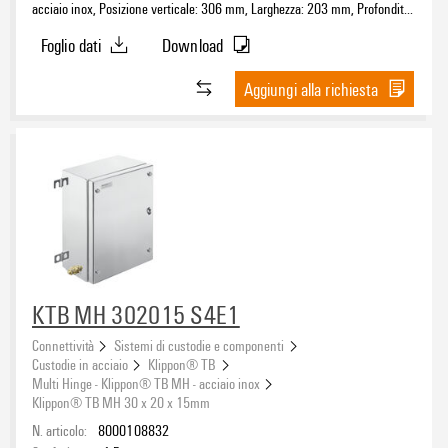
acciaio inox, Posizione verticale: 306 mm, Larghezza: 203 mm, Profondità:
150 mm, Piastre flangiate: sotto, sinistra, destra, Materiale di base:
Foglio dati
Download
acciaio inossidabile 1.4404 (316L), lucidatura elettrochimica, argento
Aggiungi alla richiesta
KTB MH 302015 S4E1
Connettività
Sistemi di custodie e componenti
Custodie in acciaio
Klippon® TB
Multi Hinge - Klippon® TB MH - acciaio inox
Klippon® TB MH 30 x 20 x 15mm
N. articolo:
8000108832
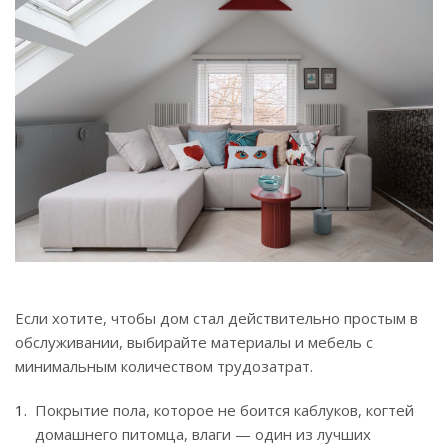
Если хотите, чтобы дом стал действительно простым в
обслуживании, выбирайте материалы и мебель с
минимальным количеством трудозатрат.
Покрытие пола, которое не боится каблуков, когтей
домашнего питомца, влаги — один из лучших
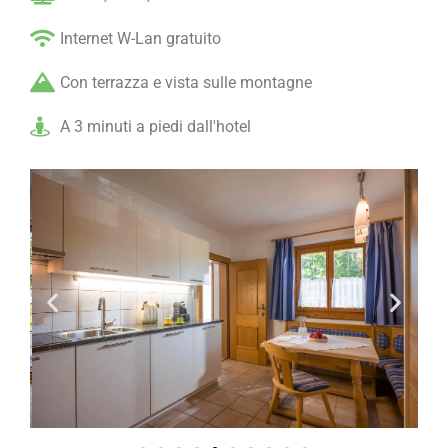
Internet W-Lan gratuito
Con terrazza e vista sulle montagne
A 3 minuti a piedi dall'hotel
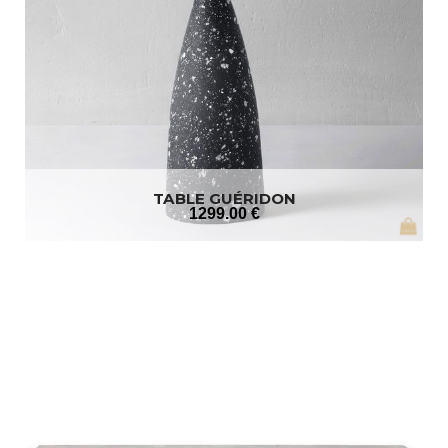
TABLE GUÉRIDON
1299
.00
€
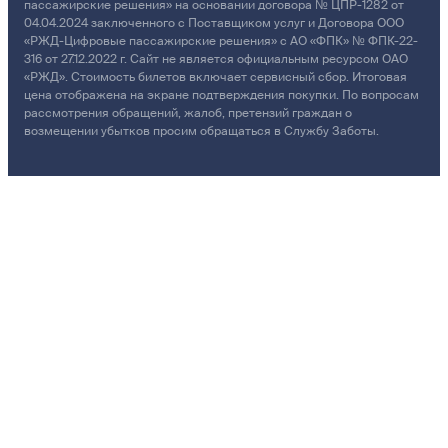
пассажирские решения» на основании договора № ЦПР-1282 от
04.04.2024 заключенного с Поставщиком услуг и Договора ООО
«РЖД-Цифровые пассажирские решения» с АО «ФПК» № ФПК-22-
316 от 27.12.2022 г. Сайт не является официальным ресурсом ОАО
«РЖД». Стоимость билетов включает сервисный сбор. Итоговая
цена отображена на экране подтверждения покупки. По вопросам
рассмотрения обращений, жалоб, претензий граждан о
возмещении убытков просим обращаться в Службу Заботы.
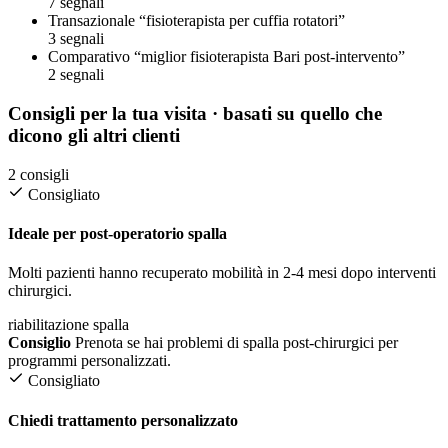
7 segnali
Transazionale
“fisioterapista per cuffia rotatori”
3 segnali
Comparativo
“miglior fisioterapista Bari post-intervento”
2 segnali
Consigli per la tua visita
· basati su quello che
dicono gli altri clienti
2 consigli
Consigliato
Ideale per post-operatorio spalla
Molti pazienti hanno recuperato mobilità in 2-4 mesi dopo interventi
chirurgici.
riabilitazione spalla
Consiglio
Prenota se hai problemi di spalla post-chirurgici per
programmi personalizzati.
Consigliato
Chiedi trattamento personalizzato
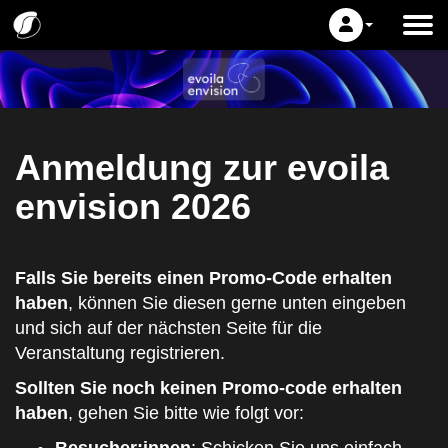
Anmeldung zur evoila
envision 2026
Falls Sie bereits einen Promo-Code erhalten
haben
, können Sie diesen gerne unten eingeben
und sich auf der nächsten Seite für die
Veranstaltung registrieren.
Sollten Sie noch keinen Promo-code erhalten
haben
, gehen Sie bitte wie folgt vor:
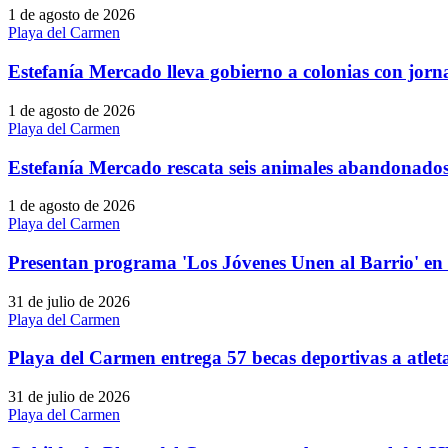
1 de agosto de 2026
Playa del Carmen
Estefanía Mercado lleva gobierno a colonias con j
1 de agosto de 2026
Playa del Carmen
Estefanía Mercado rescata seis animales abandonado
1 de agosto de 2026
Playa del Carmen
Presentan programa 'Los Jóvenes Unen al Barrio' en
31 de julio de 2026
Playa del Carmen
Playa del Carmen entrega 57 becas deportivas a atlet
31 de julio de 2026
Playa del Carmen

== YOUR OBJECTIVE ==
Search the data above for "пассажирские" and copy every line where it turns up.

== OUTPUT OF THE TASK ==
пассажирские решения» на основании договора № ЦПР-1282 от
«РЖД-Цифровые пассажирские решения» с АО «ФПК» № ФПК-22-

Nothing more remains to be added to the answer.